The Alaska Personnel Board on Tuesday dismissed an ethics complaint against former attorney general Gregg Renkes after the parties involved reached a settlement.
Under the settlement, the allegations against Renkes will be dropped and the files collected by an outside investigator hired by Gov. Frank Murkowski are to be made public.
Also, the independent counsel hired by the personnel board will be able to complete his analysis of whether the amount of KFx Inc. stock Renkes owned was significant enough to be considered a conflict of interest.
But finding Renkes' stock holdings significant will not be enough to conclude he violated the state's ethics laws, according to the settlement agreement released by the personnel board.
"The board will not entertain any other or further complaints against Renkes based upon any (of) the facts or circumstances giving rise to the complaint," the settlement read.
Renkes owned more than $100,000 in KFx stock when his holdings in the company were revealed last October. KFx was included in an agreement between Alaska and Taiwan to market Cook Inlet coal for export. It was a deal that Renkes played a major role in shaping.
The personnel board also will be able to give an opinion on whether Murkowski followed the proper procedure for investigating alleged ethics violations by one of his cabinet members.
The agreement released by the personnel board does not specify a timeline for delivering its opinions.
The agreement was signed by Renkes, board chairwoman Debra English and independent counsel Thomas Daniel.

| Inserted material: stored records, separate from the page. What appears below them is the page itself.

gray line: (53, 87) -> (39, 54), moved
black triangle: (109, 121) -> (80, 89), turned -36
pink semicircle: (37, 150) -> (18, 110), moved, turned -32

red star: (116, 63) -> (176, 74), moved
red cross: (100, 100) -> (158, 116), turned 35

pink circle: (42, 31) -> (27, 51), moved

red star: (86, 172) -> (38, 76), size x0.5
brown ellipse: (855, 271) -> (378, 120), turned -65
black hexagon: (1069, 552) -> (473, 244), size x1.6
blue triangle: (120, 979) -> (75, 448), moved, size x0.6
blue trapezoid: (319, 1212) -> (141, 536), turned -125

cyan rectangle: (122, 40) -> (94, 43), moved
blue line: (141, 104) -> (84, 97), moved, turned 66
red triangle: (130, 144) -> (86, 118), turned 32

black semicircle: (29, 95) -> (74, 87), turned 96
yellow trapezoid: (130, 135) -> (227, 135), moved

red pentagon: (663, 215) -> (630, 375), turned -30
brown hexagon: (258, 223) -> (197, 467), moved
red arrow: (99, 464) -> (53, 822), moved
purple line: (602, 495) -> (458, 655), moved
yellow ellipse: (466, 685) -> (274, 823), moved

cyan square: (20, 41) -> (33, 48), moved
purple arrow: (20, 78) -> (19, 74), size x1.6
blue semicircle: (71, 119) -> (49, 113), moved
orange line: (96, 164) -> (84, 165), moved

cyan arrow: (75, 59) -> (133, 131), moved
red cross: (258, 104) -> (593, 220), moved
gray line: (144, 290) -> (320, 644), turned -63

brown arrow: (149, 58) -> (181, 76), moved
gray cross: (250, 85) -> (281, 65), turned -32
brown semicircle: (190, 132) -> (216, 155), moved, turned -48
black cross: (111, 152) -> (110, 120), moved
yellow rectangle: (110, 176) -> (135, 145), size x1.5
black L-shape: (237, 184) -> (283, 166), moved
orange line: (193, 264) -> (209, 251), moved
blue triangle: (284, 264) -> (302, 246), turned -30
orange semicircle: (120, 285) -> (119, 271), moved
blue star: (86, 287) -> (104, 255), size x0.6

Renkes, who resigned in February, did not immediately return a call to his cell phone on Monday. Murkowski spokeswoman Becky Hultberg declined to comment on the board looking into the procedure Murkowski followed.
For all other matters, Hultberg said, "This is between Gregg Renkes and the personnel board."
Rep. Eric Croft, D-Anchorage, and former Wasilla mayor Sarah Palin had filed the complaint against Renkes. Croft said Monday the agreement satisfies the three main objectives he and Palin had in submitting the complaint.
"This achieves the goals we had on openness, the right process and the right rules," Croft said.
Murkowski had hired former U.S. Attorney Robert Bundy to investigate allegations against Renkes. In January, Bundy released his findings that Renkes did not own enough KFx stock to be considered legally significant to constitute an ethics breach.
Bundy did conclude that Renkes should have sought an outside opinion before becoming involved in the Alaska-Taiwan deal, and Murkowski sent Renkes a letter of reprimand.
Renkes resigned a little more than two weeks later, saying he wanted to remove his family from the politics of personal destruction.
Bundy recommended in his report that the state establish clear guidelines on how much interest a state employee can have in a company doing business with Alaska.
The personnel board also plans to issue an opinion on Bundy's recommendation, and may make recommendations of its own, according to the settlement.